WORK ITEM =
Since pictures are not wanted, repeat only the text of the records, word for word.

(Stored dataset items)
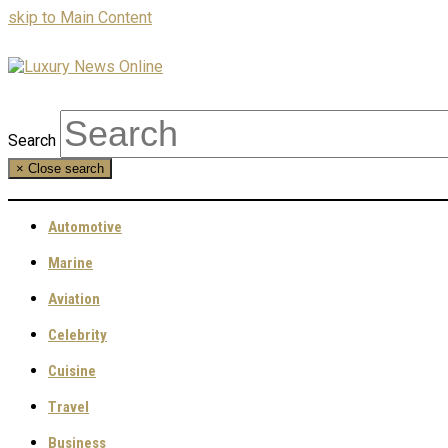
skip to Main Content
Search
×
Close search
Automotive
Marine
Aviation
Celebrity
Cuisine
Travel
Business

RESULT =
skip to Main Content
Search
×
Close search
Automotive
Marine
Aviation
Celebrity
Cuisine
Travel
Business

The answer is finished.